Health precautions: There is no mandatory vaccination but vaccinations against tetanus, diphtheria, typhoid fever, hepatitis A and B, meningococcal disease and poliomyelitis are strongly recommended. In Yunnan and the island of Hainan, as well as in the provinces of Guangxi and Guizhou, vaccination against Japanese encephalitis is advised if you are staying in the countryside.
For further information on sanitary conditions: Ministry of Health, People's Republic of China

Time difference and climate

Map of the time zone: Beijing (GMT+8. Officially, a single time, Beijing time for the entire country. However, in the Xinjiang province, there is a lag of two hours with respect to Beijing time (usage).)
Summer time period: No time change in China.
Climate: In the southern part of China the climate is hot and very humid especially in summer; in the north the climate is continental.

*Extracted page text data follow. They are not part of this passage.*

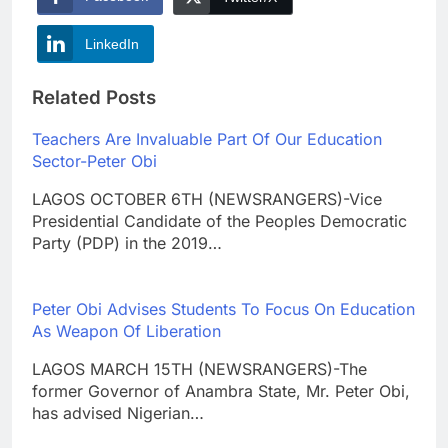
LinkedIn
Related Posts
Teachers Are Invaluable Part Of Our Education
Sector-Peter Obi
LAGOS OCTOBER 6TH (NEWSRANGERS)-Vice
Presidential Candidate of the Peoples Democratic
Party (PDP) in the 2019…
Peter Obi Advises Students To Focus On Education
As Weapon Of Liberation
LAGOS MARCH 15TH (NEWSRANGERS)-The
former Governor of Anambra State, Mr. Peter Obi,
has advised Nigerian…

Food specialties: Chinese cuisine is one of the richest and most refined cuisines in the world. There are four regional varieties:
- Beijing and Shandong cuisine gives a lot of importance to steamed noodles and the specialties are Peking duck and Beggar's chicken (wrapped in lotus leaves and cooked over the embers for a whole day);
- Cantonese and Chaozhou cuisine is the most famous Chinese cuisine abroad. It favors steam cooking, boiled or sautéed preparations and among its specialties are the dim-sum (small, steamed or fried dishes), snake soup, dog, rat or owl stew;
- Eastern Chinese cuisine specializes in spare ribs, seafood and soups;
- The Sichuan cuisine is said to have 4,000 dishes, among which gonbao jiding (chicken fried with peanuts and chili peppers), mapo doufu (pork with tofu and onions), guoba roupian (puffed rice served with pork in its gravy).
Shanghai cuisine in which the cuisines of North and South China meet, is quite sweet. The most popular dishes are xiaolongbao.
Drinks: Beer (píjiÇ”) is very common in China and is served everywhere. The most popular label is Tsingtao. Chinese beers are light and generally have an alcohol content of 3%-4%. Their price is from 2.5 to 4 CNY in stores, 6 CNY to 20 CNY in restaurants, about 20 CNY in a regular bar and 30 CNY to 60 CNY in the trendiest bars.
Red wine is common and reasonably priced at 15 CNY in stores and about 100-150 CNY in trendy bars. Great Wall, Chang Yu and Dynasty are the major labels with wines at different prices.
BáijiÇ” , The Chinese people often translate baijiu (Lit. "white alcohol") as "white wine", but this sorghum spirit has 40-60% alcohol.
Dietary taboos: Culinary restrictions vary from one religion to another.